# Apply in business visa category



## TAMZID (Apr 6, 2013)

Hi,
I have more than 15 years business experience (working in a multinational company engaged in manufacturing and infrastructure development through industrialization business) . 

With this experience can I apply for business visa category if I buy any share of an existing business in Australia?

If yes ,what are the criteria i have to fulfill and time frame required.

Would appreciate a feedback and advice.


----------



## aussiesteve (Mar 16, 2012)

TAMZID said:


> Hi,
> I have more than 15 years business experience (working in a multinational company engaged in manufacturing and infrastructure development through industrialization business) .
> 
> With this experience can I apply for business visa category if I buy any share of an existing business in Australia?
> ...


Hi some of these business visas have been withdrawn.
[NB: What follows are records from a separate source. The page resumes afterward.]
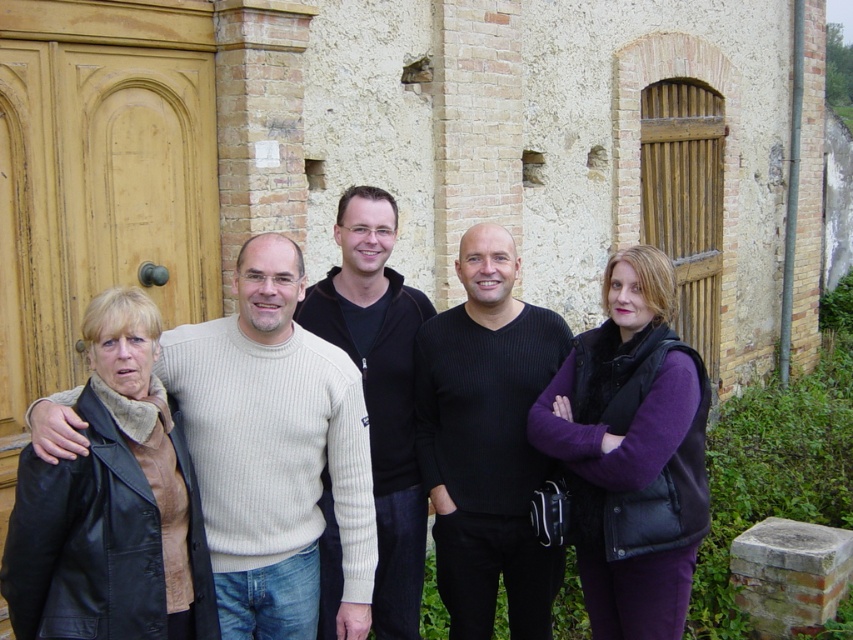 Between light beige sweater at center and purple matte vest at center, which one is positioned higher?

A: light beige sweater at center

Between light beige sweater at center and purple matte vest at center, which one is positioned lower?

purple matte vest at center is below.

The image size is (853, 640). Describe the element at coordinates (274, 451) in the screenshot. I see `light beige sweater at center` at that location.

The height and width of the screenshot is (640, 853). Identify the location of light beige sweater at center. (274, 451).

Can you confirm if purple matte vest at center is positioned to the left of black ribbed sweater at center?

Incorrect, purple matte vest at center is not on the left side of black ribbed sweater at center.

From the picture: How far apart are purple matte vest at center and black ribbed sweater at center?

purple matte vest at center is 16.20 inches from black ribbed sweater at center.

Which is behind, point (656, 381) or point (457, 417)?

The point (457, 417) is more distant.

Find the location of a particular element. purple matte vest at center is located at coordinates (631, 451).

Who is more distant from viewer, (338, 442) or (463, 536)?

Point (463, 536)

Can you confirm if light beige sweater at center is wider than black ribbed sweater at center?

Correct, the width of light beige sweater at center exceeds that of black ribbed sweater at center.

Is point (212, 458) positioned after point (480, 396)?

No, it is not.

At what (x,y) coordinates should I click in order to perform the action: click on light beige sweater at center. Please return your answer as a coordinate pair (x, y). Looking at the image, I should click on (274, 451). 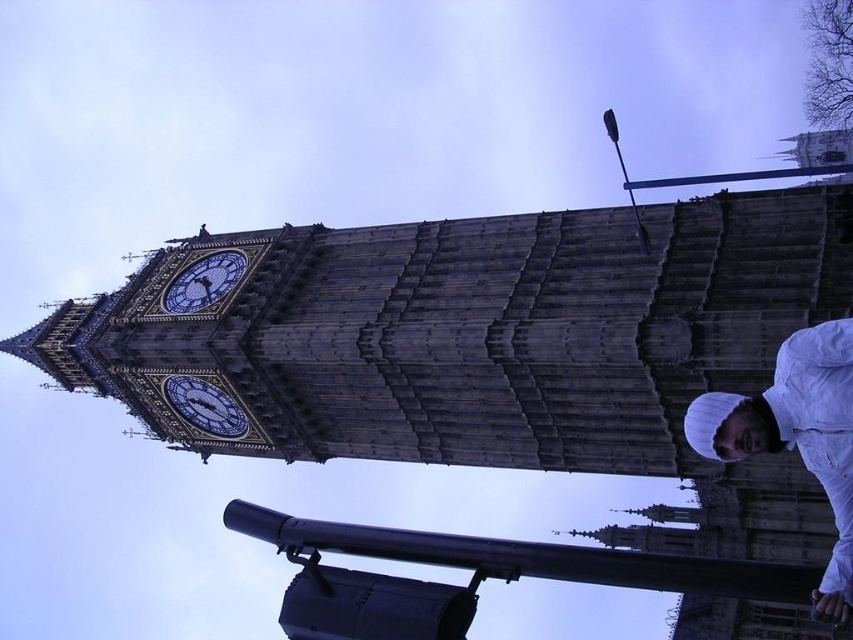 Can you confirm if stone clock tower at center is positioned to the left of blue painted stone clock at upper center?

No, stone clock tower at center is not to the left of blue painted stone clock at upper center.

Does stone clock tower at center have a greater height compared to blue painted stone clock at upper center?

Yes, stone clock tower at center is taller than blue painted stone clock at upper center.

You are a GUI agent. You are given a task and a screenshot of the screen. Output one action in this format:
    pyautogui.click(x=<x>, y=<y>)
    Task: Click on the stone clock tower at center
    The image size is (853, 640).
    Given the screenshot: What is the action you would take?
    pyautogui.click(x=473, y=332)

Based on the photo, which of these two, black metal pole at lower center or blue painted stone clock at upper center, stands shorter?

Standing shorter between the two is blue painted stone clock at upper center.

What do you see at coordinates (529, 557) in the screenshot? Image resolution: width=853 pixels, height=640 pixels. I see `black metal pole at lower center` at bounding box center [529, 557].

Locate an element on the screen. black metal pole at lower center is located at coordinates tap(529, 557).

Between white matte jacket at lower right and blue painted stone clock at upper center, which one is positioned lower?

Positioned lower is white matte jacket at lower right.

Which is more to the right, white matte jacket at lower right or blue painted stone clock at upper center?

white matte jacket at lower right is more to the right.

Is point (830, 465) positioned behind point (216, 289)?

That is False.

Image resolution: width=853 pixels, height=640 pixels. In order to click on white matte jacket at lower right in this screenshot , I will do `click(796, 435)`. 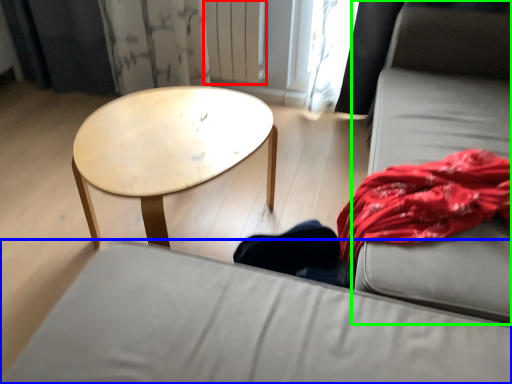 Question: Which object is positioned farthest from radiator (highlighted by a red box)? Select from studio couch (highlighted by a blue box) and couch (highlighted by a green box).

Choices:
 (A) studio couch
 (B) couch

Answer: (A) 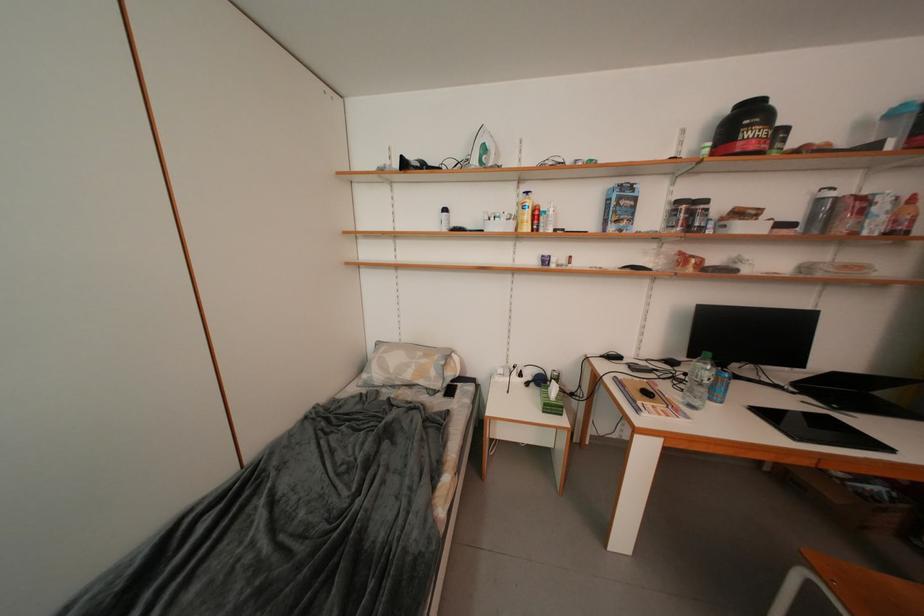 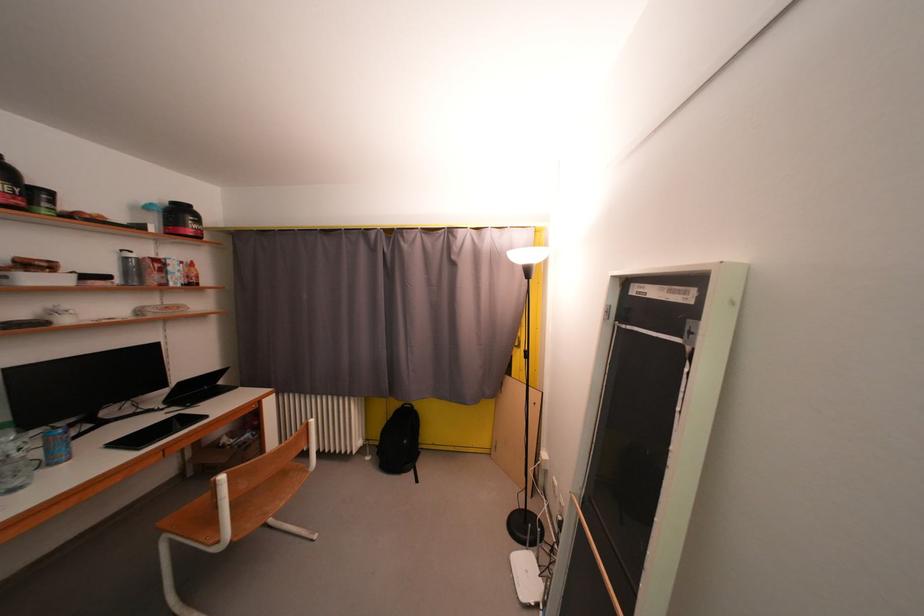 In the second image, find the point that corresponds to pixel 703 407 in the first image.

(25, 487) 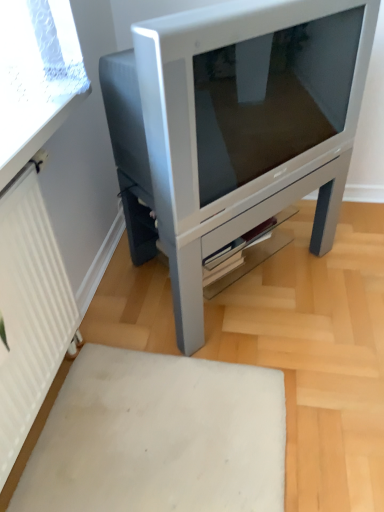 Question: Considering the positions of satin silver television at center and white ribbed radiator at left in the image, is satin silver television at center taller or shorter than white ribbed radiator at left?

Choices:
 (A) tall
 (B) short

Answer: (B)

Question: Considering the relative positions of satin silver television at center and white ribbed radiator at left in the image provided, is satin silver television at center to the left or to the right of white ribbed radiator at left?

Choices:
 (A) right
 (B) left

Answer: (A)

Question: Which of these objects is positioned farthest from the white matte rug at lower center?

Choices:
 (A) white ribbed radiator at left
 (B) satin silver television at center

Answer: (B)

Question: Which object is positioned closest to the white matte rug at lower center?

Choices:
 (A) white ribbed radiator at left
 (B) satin silver television at center

Answer: (A) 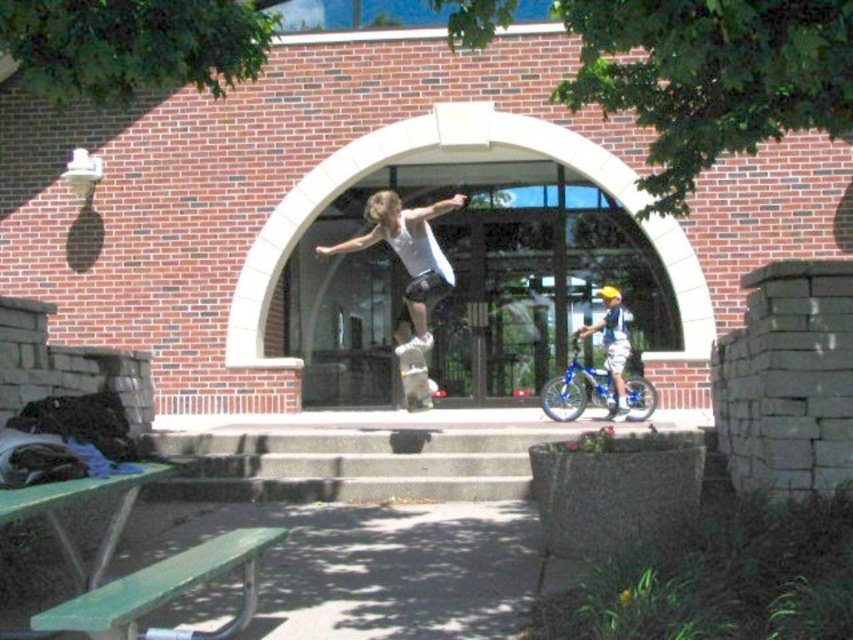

I am not sure what has replaced them. I do know that they did require an investment of AUD $1,500,000


----------



## TAMZID (Apr 6, 2013)

What about 188(A) State Nominated Business Innovation (Provisional) visa


----------



## aussiesteve (Mar 16, 2012)

TAMZID said:


> What about 188(A) State Nominated Business Innovation (Provisional) visa


Hi TAMZID
They are still open but are state sponsored, you have to put in an EOI after you have checked you are eligible. Follow this link for more info.
http://www.immi.gov.au/Visas/Pages/188.aspx


----------